The play has been largely de-risked and production at Farrell Creek is expected to exit this year at between 40 and 60 MMcfe per day, said a Talisman spokesman. Talisman's processing facilities at Farrell Creek have been expanded to 120 MMcf per day, and the company has secured more than 500 MMcf per day of egress capacity from the region.
As part of the deal, the partners have agreed to conduct a feasibility study around the economic viability of a facility in western Canada to convert natural gas to liquid fuels, using Sasol's commercial gas-to-liquids (GTL) technology. This could prove a strategic alternative to traditional North American pipeline or LNG marketing. The outlook for GTL could be very positive if North American natural gas prices continue to decouple from oil prices. The GTL process produces premium, clean liquid fuels.
Sasol will acquire a 50% working interest in all Talisman lands, existing wells, and processing facilities in the Farrell Creek region. Talisman and Sasol will each own 50% of the Farrell Creek assets, with Talisman as operator of the partnership. The companies have also agreed to collaborate on certain other western Canadian natural gas opportunities. Closing is expected in the first half of 2011.
Sasol is looking at expanding its proprietary GTL technology in new markets. Sasol is listed on the Johannesburg and NYSE, and has a market capitalization of about US$30 billion. Goldman, Sachs & Co. and Jefferies & Co. acted as advisors to Talisman on this transaction.
Noble makes gas discovery offshore IsraelNoble Energy Inc. has made a significant natural gas discovery at the Leviathan exploration prospect offshore Israel. Drilled in the Rachel license, the well encountered a minimum of 220 feet of net natural gas pay in several subsalt Miocene intervals. Noble said that apparent reservoir quality is very good, and the intervals discovered are geologically similar to those intersected at Tamar.
Leviathan-1, located in approximately 5,400 feet of water, is about 80 miles offshore of Haifa and 29 miles southwest of the Tamar discovery. The results from the well confirm the pre-drill estimated resource range, with a gross mean for Leviathan of 16 trillion cubic feet. The Leviathan field is estimated to cover approximately 125 square miles and, as a result of its size, will require two or more appraisal wells to further define total gas resources.

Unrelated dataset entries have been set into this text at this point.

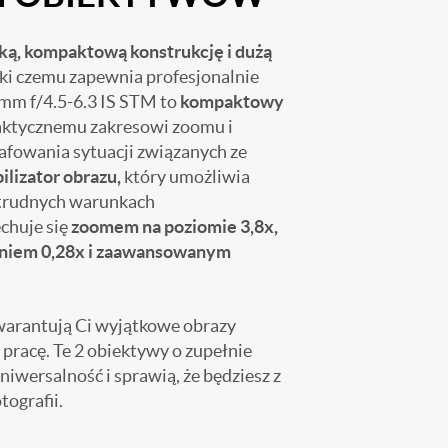
ką, kompaktową konstrukcję i dużą
ki czemu zapewnia profesjonalnie
mm f/4.5-6.3 IS STM​ to
kompaktowy
raktycznemu zakresowi zoomu i
rafowania sytuacji związanych ze
ilizator obrazu,
który umożliwia
 trudnych warunkach
chuje się
zoomem na poziomie 3,8x,
niem 0,28x i zaawansowanym
arantują Ci wyjątkowe obrazy
pracę. Te 2 obiektywy o zupełnie
iwersalność i sprawią, że będziesz z
tografii.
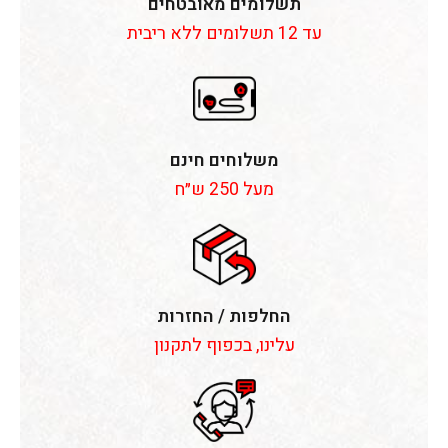
תשלומים מאובטחים
עד 12 תשלומים ללא ריבית
משלוחים חינם
מעל 250 ש״ח
החלפות / החזרות
עלינו, בכפוף לתקנון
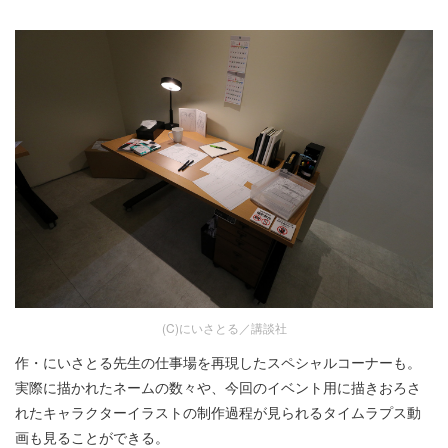
(C)にいさとる／講談社
作・にいさとる先生の仕事場を再現したスペシャルコーナーも。
実際に描かれたネームの数々や、今回のイベント用に描きおろさ
れたキャラクターイラストの制作過程が見られるタイムラプス動
画も見ることができる。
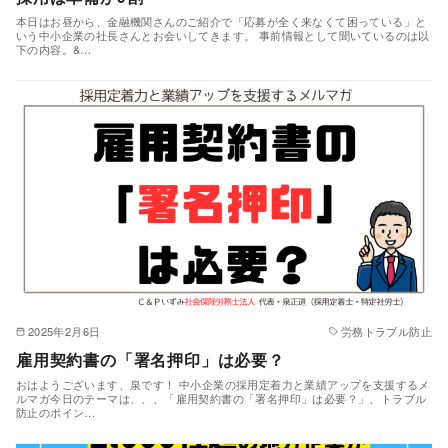
本日はお昼から、金融機関さんのご紹介で「応募が全く来なくて困っている」と
いう中小企業の社長さんとお会いしてきます。 事前情報として聞いているのは以
下の内容。&…
2025年2月6日
労務トラブル防止
雇用契約書の「署名押印」は必要？
おはようございます、泉です！ 中小企業の採用定着力と業績アップを支援するメ
ルマガ今日のテーマは、、、「雇用契約書の「署名押印」は必要？」、トラブル
防止のポイン…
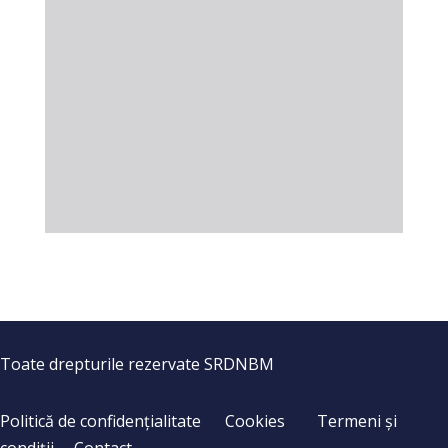
Toate drepturile rezervate SRDNBM
Politică de confidențialitate
Cookies
Termeni și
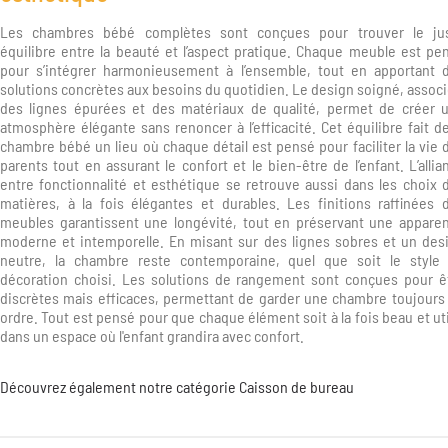
Les chambres bébé complètes sont conçues pour trouver le ju
équilibre entre la beauté et l’aspect pratique. Chaque meuble est pe
pour s’intégrer harmonieusement à l’ensemble, tout en apportant 
solutions concrètes aux besoins du quotidien. Le design soigné, associ
des lignes épurées et des matériaux de qualité, permet de créer 
atmosphère élégante sans renoncer à l’efficacité. Cet équilibre fait de
chambre bébé un lieu où chaque détail est pensé pour faciliter la vie 
parents tout en assurant le confort et le bien-être de l’enfant. L’allia
entre fonctionnalité et esthétique se retrouve aussi dans les choix 
matières, à la fois élégantes et durables. Les finitions raffinées 
meubles garantissent une longévité, tout en préservant une appare
moderne et intemporelle. En misant sur des lignes sobres et un des
neutre, la chambre reste contemporaine, quel que soit le style
décoration choisi. Les solutions de rangement sont conçues pour ê
discrètes mais efficaces, permettant de garder une chambre toujours
ordre. Tout est pensé pour que chaque élément soit à la fois beau et uti
dans un espace où l'enfant grandira avec confort.
Découvrez également notre catégorie
Caisson de bureau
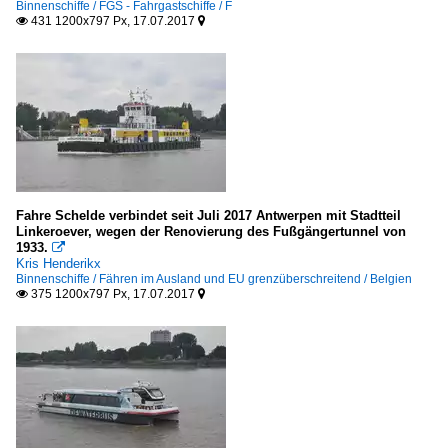
Binnenschiffe / FGS - Fahrgastschiffe / F
431 1200x797 Px, 17.07.2017


Fahre Schelde verbindet seit Juli 2017 Antwerpen mit Stadtteil
Linkeroever, wegen der Renovierung des Fußgängertunnel von
1933.

Kris Henderikx
Binnenschiffe / Fähren im Ausland und EU grenzüberschreitend / Belgien
375 1200x797 Px, 17.07.2017


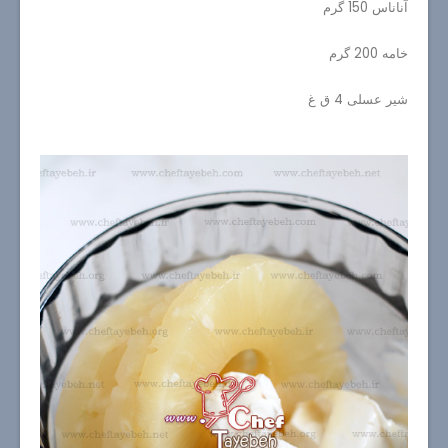
آناناس 150 گرم
خامه 200 گرم
شیر عسلی 4 ق غ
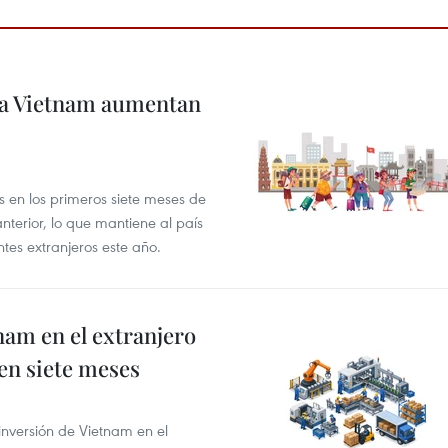
s a Vietnam aumentan
es en los primeros siete meses de
terior, lo que mantiene al país
tes extranjeros este año.
nam en el extranjero
 en siete meses
 inversión de Vietnam en el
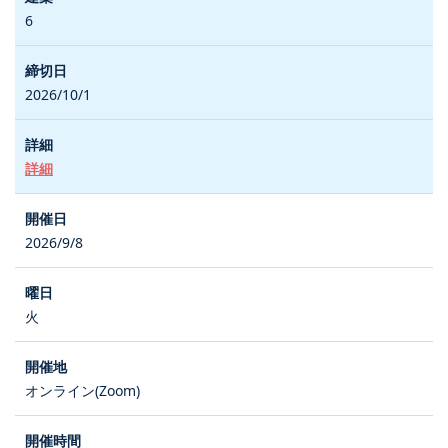
6
2026/10/1
詳細
2026/9/8
火
オンライン(Zoom)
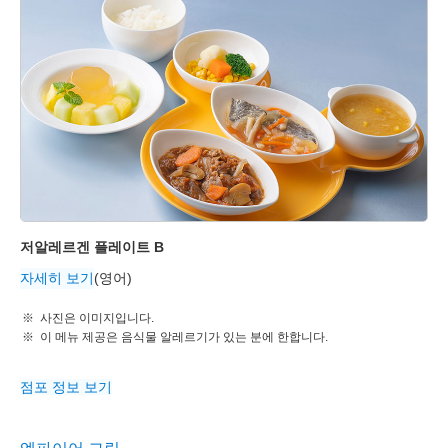
저알레르겐 플레이트 B
자세히 보기
(영어)
사진은 이미지입니다.
이 메뉴 제공은 음식물 알레르기가 있는 분에 한합니다.
점포 정보 보기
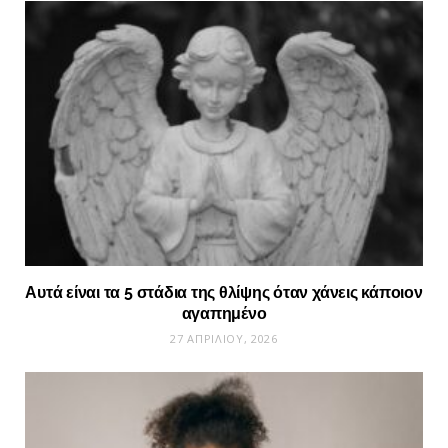
Αυτά είναι τα 5 στάδια της θλίψης όταν χάνεις κάποιον
αγαπημένο
27 ΑΠΡΙΛΊΟΥ, 2026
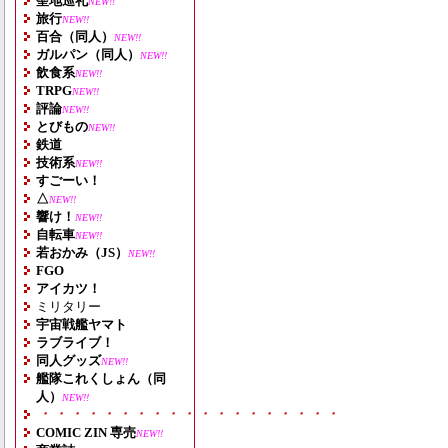
聖地巡礼
NEW!!
旅行
NEW!!
百合（同人）
NEW!!
ガルパン（同人）
NEW!!
飲食系
NEW!!
TRPG
NEW!!
評論
NEW!!
とびもの
NEW!!
鉄道
技術系
NEW!!
すごーい！
△
NEW!!
響け！
NEW!!
自転車
NEW!!
若おかみ（JS）
NEW!!
FGO
アイカツ！
ミリタリー
宇宙戦艦ヤマト
ラブライブ！
同人グッズ
NEW!!
艦隊これくしょん（同
人）
NEW!!
・・・・・・・・・・・・・・・・・・・
COMIC ZIN 専売
NEW!!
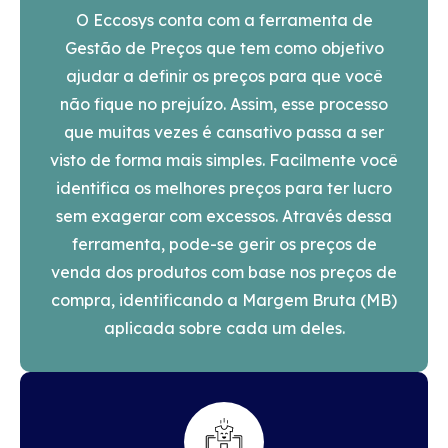
O Eccosys conta com a ferramenta de
Gestão de Preços que tem como objetivo
ajudar a definir os preços para que você
não fique no prejuízo. Assim, esse processo
que muitas vezes é cansativo passa a ser
visto de forma mais simples. Facilmente você
identifica os melhores preços para ter lucro
sem exagerar com excessos. Através dessa
ferramenta, pode-se gerir os preços de
venda dos produtos com base nos preços de
compra, identificando a Margem Bruta (MB)
aplicada sobre cada um deles.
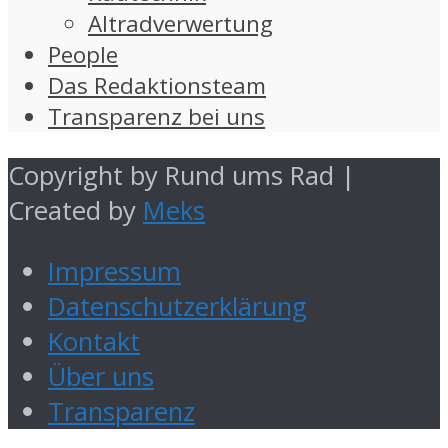
Altradverwertung
People
Das Redaktionsteam
Transparenz bei uns
Copyright by Rund ums Rad |
Created by
Meks
Impressum
Datenschutzerklärung
Kontakt
Über uns
Transparenz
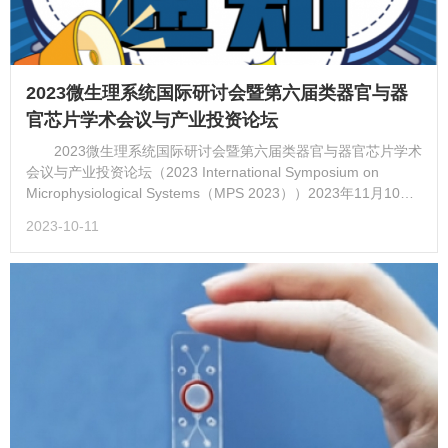
2023微生理系统国际研讨会暨第六届类器官与器
官芯片学术会议与产业投资论坛
2023微生理系统国际研讨会暨第六届类器官与器官芯片学术
会议与产业投资论坛（2023 International Symposium on
Microphysiological Systems（MPS 2023））2023年11月10
日-12日 南京上秦淮国际文化交流中心尊敬的各位同仁：近年
2023-10-11
来，微生理系统（如类器官、器...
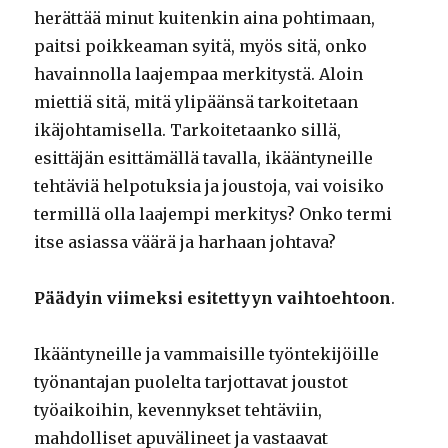
herättää minut kuitenkin aina pohtimaan,
paitsi poikkeaman syitä, myös sitä, onko
havainnolla laajempaa merkitystä. Aloin
miettiä sitä, mitä ylipäänsä tarkoitetaan
ikäjohtamisella. Tarkoitetaanko sillä,
esittäjän esittämällä tavalla, ikääntyneille
tehtäviä helpotuksia ja joustoja, vai voisiko
termillä olla laajempi merkitys? Onko termi
itse asiassa väärä ja harhaan johtava?
Päädyin viimeksi esitettyyn vaihtoehtoon
.
Ikääntyneille ja vammaisille työntekijöille
työnantajan puolelta tarjottavat joustot
työaikoihin, kevennykset tehtäviin,
mahdolliset apuvälineet ja vastaavat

Charles D. Davidson, Noble's chairman and CEO, said, "Leviathan is the latest major discovery for Noble Energy and is easily the largest exploration discovery in our history. In the past two years, we and our partners have made three significant natural gas discoveries in the Levantine basin. Total gross mean resources discovered are estimated to be approximately 25 trillion cubic feet, with nearly 8.5 trillion cubic feet net to Noble Energy's interest."
Drilling at Leviathan-1 will continue to a planned total depth of 23,600 feet to evaluate two additional intervals. Current well depth is 16,960 feet. The company's second contracted rig will arrive in early 2011 to spud an appraisal well located 8 miles northeast of the discovery well. Noble operates Leviathan with a 39.66% working interest. Delek Drilling and Avner Oil Exploration both hold a 22.67% interest, and Ratio Oil Exploration holds the remaining 15%.